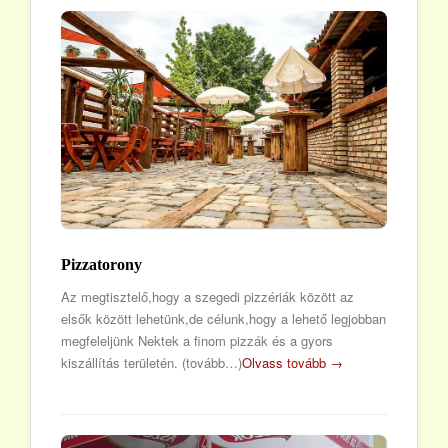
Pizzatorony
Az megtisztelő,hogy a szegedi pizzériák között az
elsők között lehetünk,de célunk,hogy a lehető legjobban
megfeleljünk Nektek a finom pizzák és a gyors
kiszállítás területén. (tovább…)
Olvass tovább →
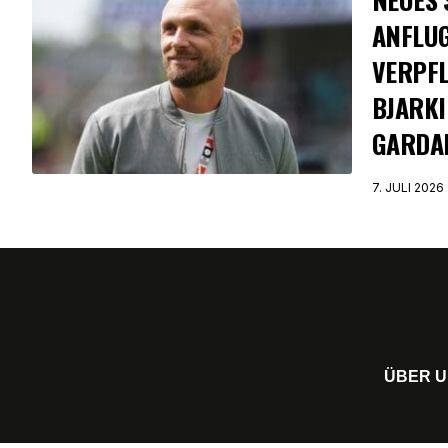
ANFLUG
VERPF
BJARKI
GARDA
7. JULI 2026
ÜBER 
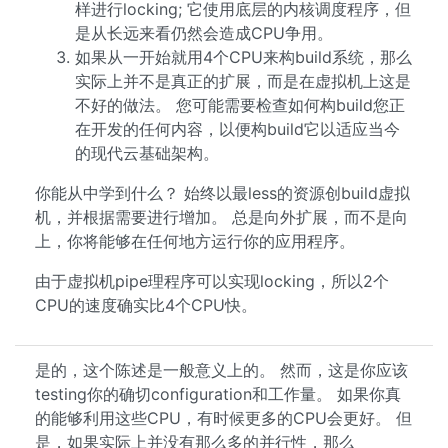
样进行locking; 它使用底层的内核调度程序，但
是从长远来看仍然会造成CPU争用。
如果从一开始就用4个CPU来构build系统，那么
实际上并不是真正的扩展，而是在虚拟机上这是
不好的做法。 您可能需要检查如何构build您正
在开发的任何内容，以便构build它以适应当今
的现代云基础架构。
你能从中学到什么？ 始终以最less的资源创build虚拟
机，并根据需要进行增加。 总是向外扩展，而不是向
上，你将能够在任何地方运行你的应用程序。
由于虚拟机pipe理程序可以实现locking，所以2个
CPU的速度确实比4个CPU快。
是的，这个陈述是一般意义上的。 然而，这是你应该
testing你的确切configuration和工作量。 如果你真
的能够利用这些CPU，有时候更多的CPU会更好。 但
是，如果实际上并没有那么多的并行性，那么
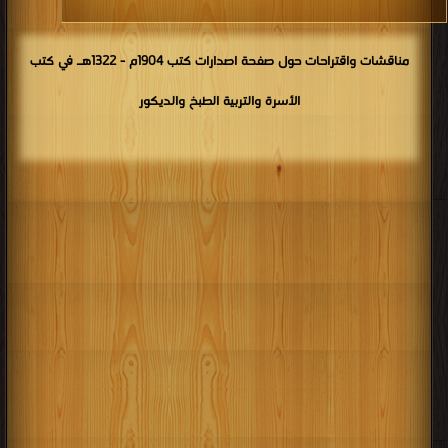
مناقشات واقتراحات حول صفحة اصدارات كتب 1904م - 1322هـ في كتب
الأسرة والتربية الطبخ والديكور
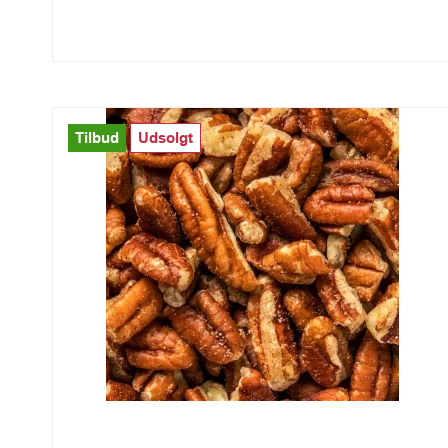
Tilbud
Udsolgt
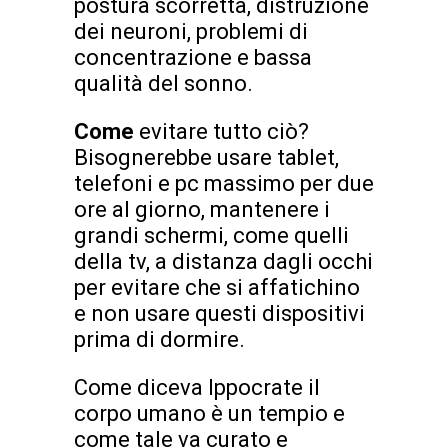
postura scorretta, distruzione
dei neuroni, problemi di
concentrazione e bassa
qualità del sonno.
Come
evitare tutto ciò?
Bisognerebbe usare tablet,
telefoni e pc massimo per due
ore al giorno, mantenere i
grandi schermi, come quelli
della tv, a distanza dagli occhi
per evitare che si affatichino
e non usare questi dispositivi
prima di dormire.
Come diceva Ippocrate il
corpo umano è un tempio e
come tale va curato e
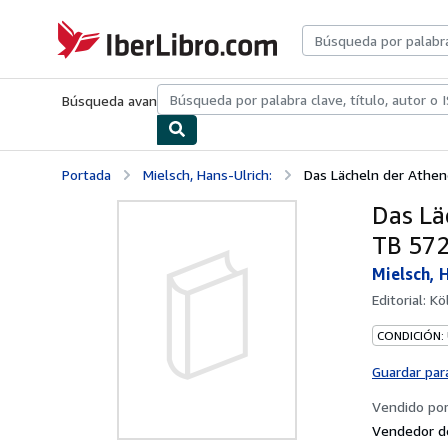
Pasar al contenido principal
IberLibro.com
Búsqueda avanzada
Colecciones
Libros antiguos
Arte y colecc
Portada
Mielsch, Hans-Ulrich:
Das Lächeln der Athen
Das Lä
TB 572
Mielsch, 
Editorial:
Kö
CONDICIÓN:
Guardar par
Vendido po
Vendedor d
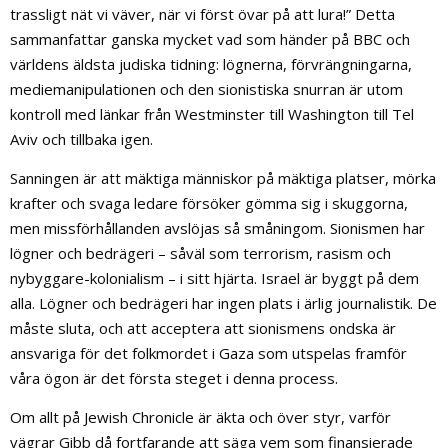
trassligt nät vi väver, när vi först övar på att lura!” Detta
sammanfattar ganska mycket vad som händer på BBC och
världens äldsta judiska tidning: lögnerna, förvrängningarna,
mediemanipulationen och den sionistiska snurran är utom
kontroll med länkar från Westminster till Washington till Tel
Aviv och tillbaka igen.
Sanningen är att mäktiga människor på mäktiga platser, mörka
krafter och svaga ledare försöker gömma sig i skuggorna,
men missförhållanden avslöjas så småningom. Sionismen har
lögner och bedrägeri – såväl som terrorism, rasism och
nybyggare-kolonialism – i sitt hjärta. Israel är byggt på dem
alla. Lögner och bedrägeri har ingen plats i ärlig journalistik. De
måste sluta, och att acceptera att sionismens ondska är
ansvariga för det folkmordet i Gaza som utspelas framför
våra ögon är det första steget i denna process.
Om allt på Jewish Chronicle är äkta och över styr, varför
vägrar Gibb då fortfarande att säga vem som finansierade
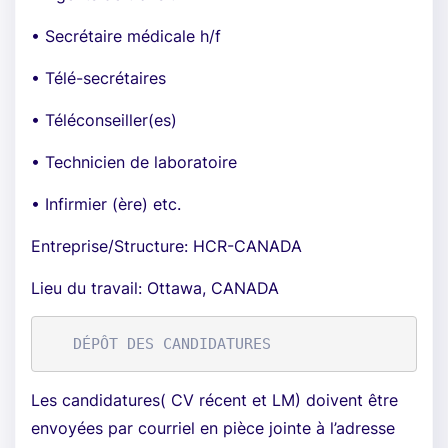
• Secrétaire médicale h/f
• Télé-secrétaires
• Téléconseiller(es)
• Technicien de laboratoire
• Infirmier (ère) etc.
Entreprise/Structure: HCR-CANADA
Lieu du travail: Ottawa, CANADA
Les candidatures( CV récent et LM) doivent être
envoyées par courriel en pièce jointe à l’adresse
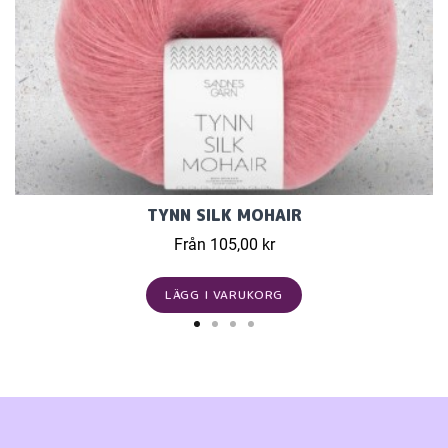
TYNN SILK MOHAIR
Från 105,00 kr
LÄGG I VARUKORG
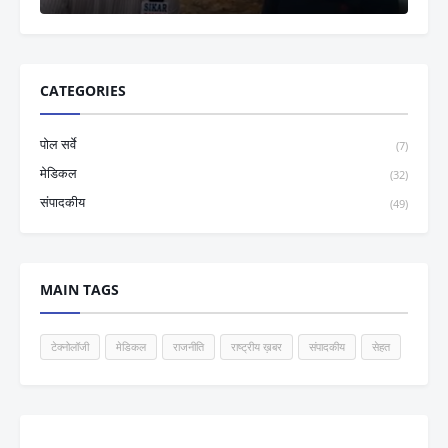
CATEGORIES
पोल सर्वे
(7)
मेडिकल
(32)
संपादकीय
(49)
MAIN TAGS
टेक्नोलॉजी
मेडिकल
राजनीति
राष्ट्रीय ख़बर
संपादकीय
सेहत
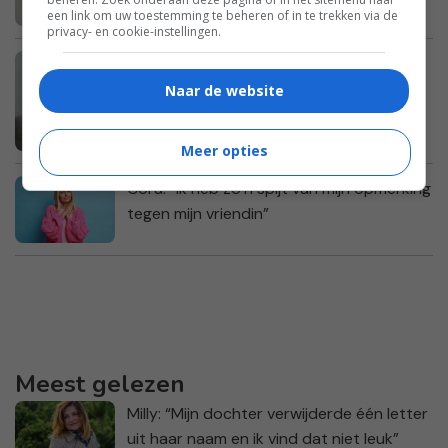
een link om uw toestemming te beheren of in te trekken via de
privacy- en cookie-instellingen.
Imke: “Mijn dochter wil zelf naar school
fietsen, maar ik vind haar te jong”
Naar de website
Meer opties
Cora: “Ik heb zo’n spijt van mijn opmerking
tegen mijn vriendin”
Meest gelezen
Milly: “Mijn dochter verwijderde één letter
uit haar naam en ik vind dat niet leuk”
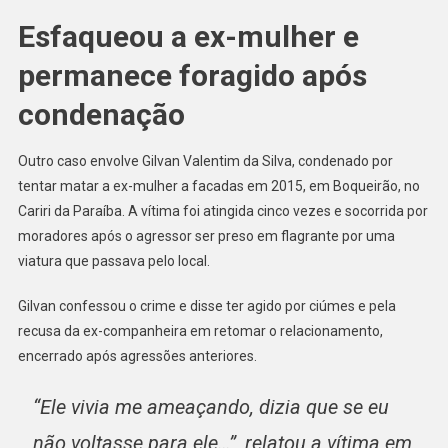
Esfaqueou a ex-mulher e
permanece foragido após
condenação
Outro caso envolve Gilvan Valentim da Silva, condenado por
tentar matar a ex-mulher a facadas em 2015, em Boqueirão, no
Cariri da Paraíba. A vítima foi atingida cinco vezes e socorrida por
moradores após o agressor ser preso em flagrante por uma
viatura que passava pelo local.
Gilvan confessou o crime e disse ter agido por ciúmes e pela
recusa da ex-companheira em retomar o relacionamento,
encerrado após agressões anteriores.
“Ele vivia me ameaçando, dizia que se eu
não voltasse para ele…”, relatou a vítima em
──────
▶ **Required action**: What number of lines in the listing contain the word "vind"? Supply the number with no accompanying text.

▶ **Task output**: 2